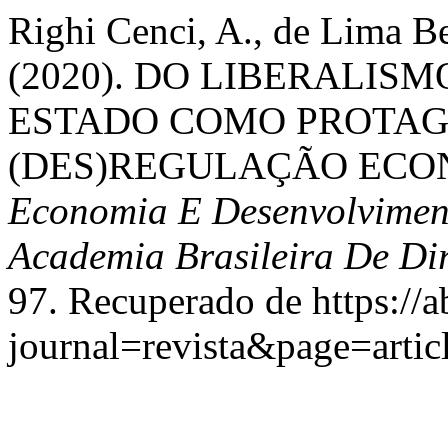
Righi Cenci, A., de Lima Be
(2020). DO LIBERALIS
ESTADO COMO PROTAG
(DES)REGULAÇÃO ECO
Economia E Desenvolviment
Academia Brasileira De Dir
97. Recuperado de https://a
journal=revista&page=art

*-*-*

- **Assigned task**
Print the records above word for word, omitting any picture they contain.

- **Task solution**
Righi Cenci, A., de Lima Be
(2020). DO LIBERALIS
ESTADO COMO PROTAG
(DES)REGULAÇÃO ECO
Economia E Desenvolviment
Academia Brasileira De Dir
97. Recuperado de https://a
journal=revista&page=art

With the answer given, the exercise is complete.